The New York City numbers in March 2020 when covid arrived with zero NPIs in place is pretty scary. Of course, NYC doctors didn't have much of a clue how to treat covid in March 2020 and wrecked a lot of patients by ventilating them, but by the end of April 2020 ER doctors were doing a good job of getting the word out to other doctors about what they had learned the hard way.
Another question is what happens if the government doesn't impose lockdowns? Do people lock themselves down? A comparison of daily life in Sweden and Denmark might help answer that question.
My rule of thumb when looking at covid infection maps for the US in 2021-22 was that when infection rates hit about 100 in a locality with less strict government rules, the population would voluntarily hunker down.
In general, in 2021-2022, infection and death rates were considerably lower in Blue places likes the Bay Area, Seattle, and Boston than in Red areas. But Red areas would tend to voluntarily hunker down when infection waves got bad until they diminished. In other words, leaving aside government policy, the Blue attitude among the populace tended to be preventive, the Red attitude reactive. I.e., covid does most of its hard in a few discrete waves, so is it better to focus on preventing waves from starting or to live your life until a wave gets going and then hunker down?
I'd suggest somebody try to calculate the costs and benefits of both approaches.
I am sorry to say I don't know who Tyler Cowen is. I knew only one person who died of Covid, a 72-year old formerly homeless woman named Margaret who once attended our church. About 2016, someone in our church figured Margaret was eligible for Social Security and Medicare, did the legwork, and had Margaret placed in an old folks home with the help of her retired brother. Margaret died in April, 2020 of Covid at the old folks home. I guess she would have been better off homeless and sleeping at shelters and bus stops.
Covid seems to have culled a lot of old folks who were near the end of their lives.
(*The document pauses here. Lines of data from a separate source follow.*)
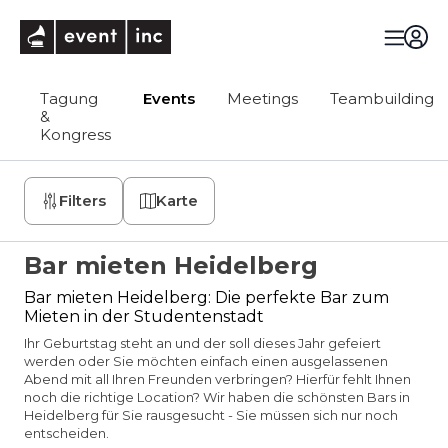
eventinc
Tagung
Events
Meetings
Teambuilding
&
Kongress
Filters
Karte
Bar mieten Heidelberg
Bar mieten Heidelberg: Die perfekte Bar zum
Mieten in der Studentenstadt
Ihr Geburtstag steht an und der soll dieses Jahr gefeiert
werden oder Sie möchten einfach einen ausgelassenen
Abend mit all Ihren Freunden verbringen? Hierfür fehlt Ihnen
noch die richtige Location? Wir haben die schönsten Bars in
Heidelberg für Sie rausgesucht - Sie müssen sich nur noch
entscheiden.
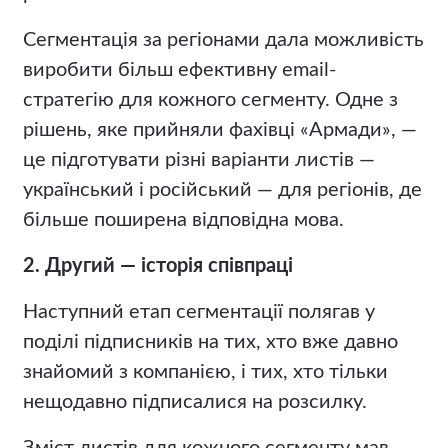
Сегментація за регіонами дала можливість
виробити більш ефективну email-
стратегію для кожного сегменту. Одне з
рішень, яке прийняли фахівці «Армади», —
це підготувати різні варіанти листів —
український і російський — для регіонів, де
більше поширена відповідна мова.
2. Другий — історія співпраці
Наступний етап сегментації полягав у
поділі підписників на тих, хто вже давно
знайомий з компанією, і тих, хто тільки
нещодавно підписалися на розсилку.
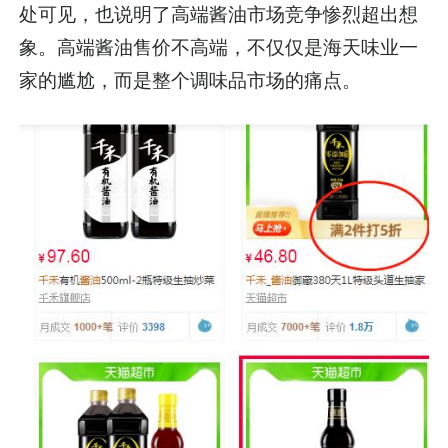
处可见，也说明了高端酱油市场竞争惨烈超出想
象。高端酱油售价不高端，不仅仅是海天味业一
家的尴尬，而是整个调味品市场的痛点。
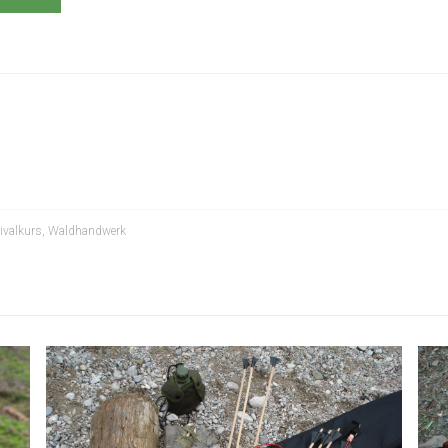
ivalkurs
,
Waldhandwerk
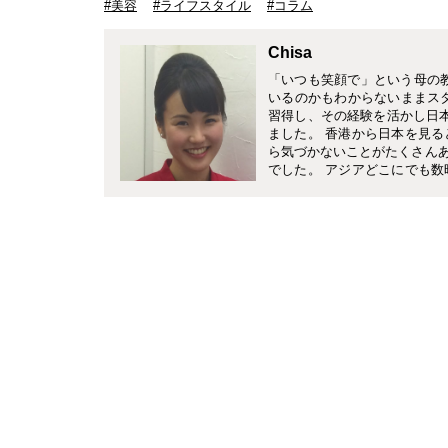
#美容
#ライフスタイル
#コラム
Chisa
「いつも笑顔で」という母の
いるのかもわからないままスタ
習得し、その経験を活かし日
ました。 香港から日本を見
ら気づかないことがたくさん
でした。 アジアどこにでも
とのない国はないんじゃない
ザーブドフラワー教室Eardley Fl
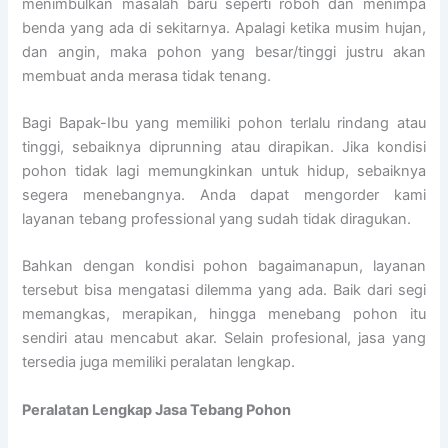
menimbulkan masalah baru seperti roboh dan menimpa
benda yang ada di sekitarnya. Apalagi ketika musim hujan,
dan angin, maka pohon yang besar/tinggi justru akan
membuat anda merasa tidak tenang.
Bagi Bapak-Ibu yang memiliki pohon terlalu rindang atau
tinggi, sebaiknya diprunning atau dirapikan. Jika kondisi
pohon tidak lagi memungkinkan untuk hidup, sebaiknya
segera menebangnya. Anda dapat mengorder kami
layanan tebang professional yang sudah tidak diragukan.
Bahkan dengan kondisi pohon bagaimanapun, layanan
tersebut bisa mengatasi dilemma yang ada. Baik dari segi
memangkas, merapikan, hingga menebang pohon itu
sendiri atau mencabut akar. Selain profesional, jasa yang
tersedia juga memiliki peralatan lengkap.
Peralatan Lengkap Jasa Tebang Pohon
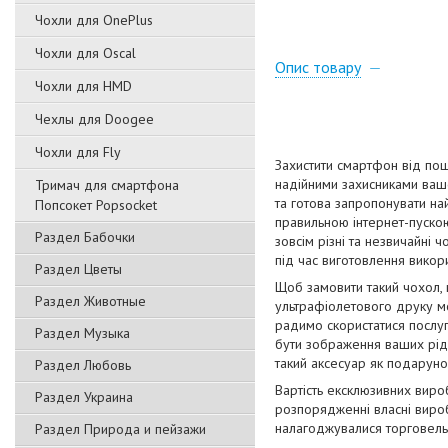
Чохли для OnePlus
Чохли для Oscal
Опис товару
Чохли для HMD
Чехлы для Doogee
Чохли для Fly
Захистити смартфон від пош
надійними захисниками вашо
Тримач для смартфона
та готова запропонувати на
Попсокет Popsocket
правильною інтернет-пускою
Раздел Бабочки
зовсім різні та незвичайні 
під час виготовлення викори
Раздел Цветы
Щоб замовити такий чохол,
Раздел Животные
ультрафіолетового друку мо
радимо скористатися послуг
Раздел Музыка
бути зображення ваших рідн
такий аксесуар як подаруно
Раздел Любовь
Вартість ексклюзивних виро
Раздел Украина
розпорядженні власні вироб
налагоджувалися торговельн
Раздел Природа и пейзажи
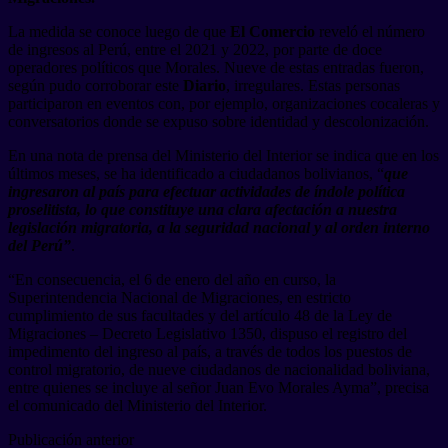
La medida se conoce luego de que
El Comercio
reveló el número
de ingresos al Perú, entre el 2021 y 2022, por parte de doce
operadores políticos que Morales. Nueve de estas entradas fueron,
según pudo corroborar este
Diario
, irregulares. Estas personas
participaron en eventos con, por ejemplo, organizaciones cocaleras y
conversatorios donde se expuso sobre identidad y descolonización.
En una nota de prensa del Ministerio del Interior se indica que en los
últimos meses, se ha identificado a ciudadanos bolivianos, “
que
ingresaron al país para efectuar actividades de índole política
proselitista, lo que constituye una clara afectación a nuestra
legislación migratoria, a la seguridad nacional y al orden interno
del Perú”
.
“En consecuencia, el 6 de enero del año en curso, la
Superintendencia Nacional de Migraciones, en estricto
cumplimiento de sus facultades y del artículo 48 de la Ley de
Migraciones – Decreto Legislativo 1350, dispuso el registro del
impedimento del ingreso al país, a través de todos los puestos de
control migratorio, de nueve ciudadanos de nacionalidad boliviana,
entre quienes se incluye al señor Juan Evo Morales Ayma”, precisa
el comunicado del Ministerio del Interior.
Publicación anterior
Talk radio blabbermouth Larry King, age 87. Country singer Charlie Pride, age 86. All time home run leader- sorry, Barry Bonds, you're a cheat- Hank Aaron, age 86. General Colin Powell, age 84. Pitching ace Tom Seaver, age 75. Ace spit-balling pitcher Gaylord Perry, age 84.
The closing down of the economy affected tens of millions of people and tens of thousands of businesses. I am sure nobody on the left cares about that. The left thinks the economy is run by the magic wand of government. Some on the right don't much care either. In Washington DC, where I had a business, the business district was closed down for over four years. Restaurants went out of business. Clothiers went out of business. Bars went out of business. Print shops went out of business. Parking garages went out of business. The value of the office buildings in the downtown of Washington declined precipitously with few customers downtown. Hundreds of thousands of people in just DC were put in economic hardship due to the idiotic closing down of the economy. It is hard to quantify these people unlike the 1.4 million who died of Covid according to CNN but it was fun for CNN to have a running count of Covid dead while the hated Trump was president. For the most part, Covid and the closedown of the economy was just a leftist trick to destroy Donald Trump. And it worked in 2020.